The key issue now is how fast all these things can be achieved. According to the constitution, the presidential election needs to take place by 15 March at the latest. This would leave precious little time to truly reform the electoral framework and provide parties and candidates with a chance to become known to the electorate. The alternative is to ignore the constitution and set a later election day. For the stability of the country, it will be important to have a degree of consensus on whatever decision is made.
In addition to the general framework, a specific provision requiring a presidential candidate to have the support of 30 members of the lower house of parliament or municipal mayors, which would give representatives of the old regime a say in determining who can stand, must be abolished before the presidential election is held.

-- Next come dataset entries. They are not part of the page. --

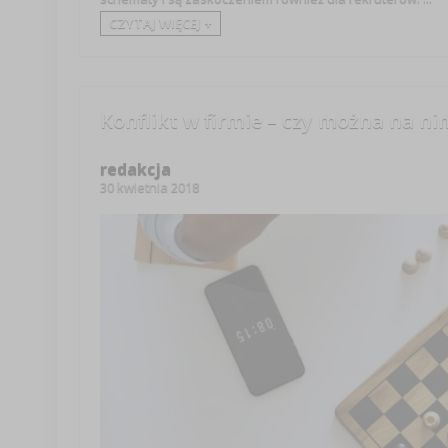
CZYTAJ WIĘCEJ +
Konflikt w firmie – czy można na ni
redakcja
30 kwietnia 2018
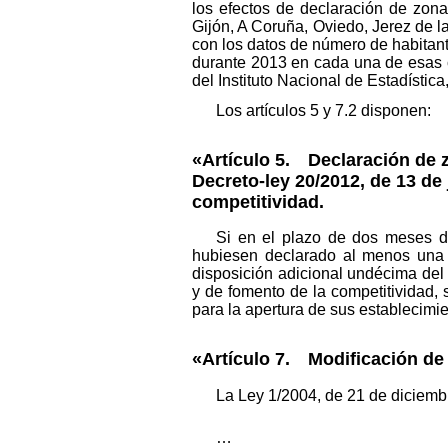
los efectos de declaración de zona
Gijón, A Coruña, Oviedo, Jerez de 
con los datos de número de habitan
durante 2013 en cada una de esas c
del Instituto Nacional de Estadística
Los artículos 5 y 7.2 disponen:
«Artículo 5. Declaración de z
Decreto-ley 20/2012, de 13 de 
competitividad.
Si en el plazo de dos meses d
hubiesen declarado al menos una z
disposición adicional undécima del 
y de fomento de la competitividad, 
para la apertura de sus establecimi
«Artículo 7. Modificación de 
La Ley 1/2004, de 21 de diciemb
…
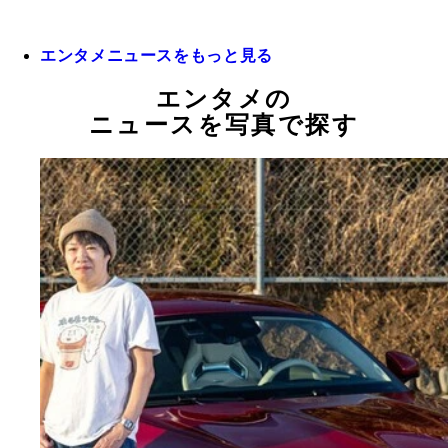
エンタメニュースをもっと見る
エンタメの
ニュースを写真で探す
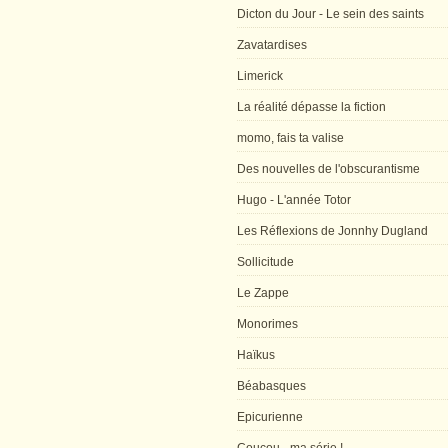
Dicton du Jour - Le sein des saints
Zavatardises
Limerick
La réalité dépasse la fiction
momo, fais ta valise
Des nouvelles de l'obscurantisme
Hugo - L'année Totor
Les Réflexions de Jonnhy Dugland
Sollicitude
Le Zappe
Monorimes
Haïkus
Béabasques
Epicurienne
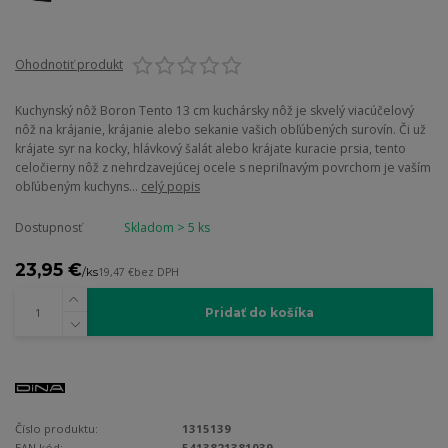
Ohodnotiť produkt
Kuchynský nôž Boron Tento 13 cm kuchársky nôž je skvelý viacúčelový
nôž na krájanie, krájanie alebo sekanie vašich obľúbených surovín. Či už
krájate syr na kocky, hlávkový šalát alebo krájate kuracie prsia, tento
celočierny nôž z nehrdzavejúcej ocele s nepriľnavým povrchom je vaším
obľúbeným kuchyns...
celý popis
Dostupnosť
Skladom > 5 ks
23,95 €
/
ks
19,47 €
bez DPH
Pridať do košíka
Číslo produktu:
1315139
EAN kód:
5413821381039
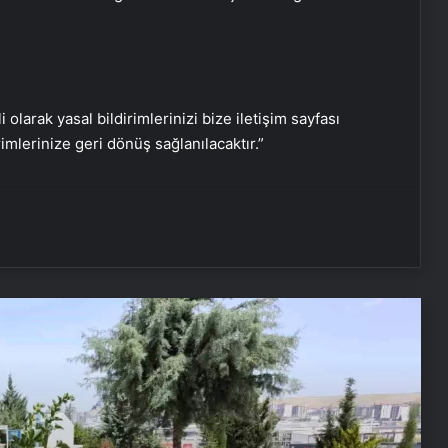
i olarak yasal bildirimlerinizi bize iletişim sayfası
Feray Şahin için Anneler Günü’nde
rimlerinize geri dönüş sağlanılacaktır.”
adalet çağrısı
Eşini Kaybeden Kadın Ekmek
Üreterek Hayata Tutundu
Anneler Halı Sahada Buluşuyor
109 Yaşındaki Annenin Kutlaması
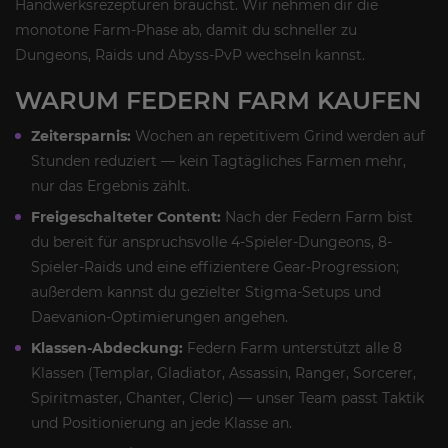
Handwerksrezepturen brauchst. Wir nehmen dir die
monotone Farm-Phase ab, damit du schneller zu
Dungeons, Raids und Abyss-PvP wechseln kannst.
WARUM FEDERN FARM KAUFEN
Zeitersparnis:
Wochen an repetitivem Grind werden auf
Stunden reduziert — kein Tagtägliches Farmen mehr,
nur das Ergebnis zählt.
Freigeschalteter Content:
Nach der Federn Farm bist
du bereit für anspruchsvolle 4-Spieler-Dungeons, 8-
Spieler-Raids und eine effizientere Gear-Progression;
außerdem kannst du gezielter Stigma-Setups und
Daevanion-Optimierungen angehen.
Klassen-Abdeckung:
Federn Farm unterstützt alle 8
Klassen (Templar, Gladiator, Assassin, Ranger, Sorcerer,
Spiritmaster, Chanter, Cleric) — unser Team passt Taktik
und Positionierung an jede Klasse an.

As far as parliamentary elections are concerned, there is no deadline to be met. When deciding on the timing, competing considerations come into play. On the one hand, the momentum for change can get lost if elections are not held soon. On the other, they should not be held before the flaws in the electoral framework have been fixed.
The complicating factor with parliamentary elections is that, beyond arrangements to encourage a level playing field, the electoral system must be changed. Currently it ensures that one party will gain hegemonic control of parliament. In the past, parties of the legal opposition were merely allowed quotas of seats to create a democratic facade.
Given decades of repression, a real political-party spectrum has yet to emerge. A new election system should allow independent candidates to compete. It should also be designed to produce relatively proportional results so that all new political groupings have a chance of winning representation.
The elections will bring Tunisia to a crossroads. If they are open and credible, they will create the confidence and legitimacy required for genuine long-term stability. But if Tunisians view the elections as no more than political window-dressing, the country is bound to see more trouble and a “once in a generation” opportunity to establish a democracy will be wasted.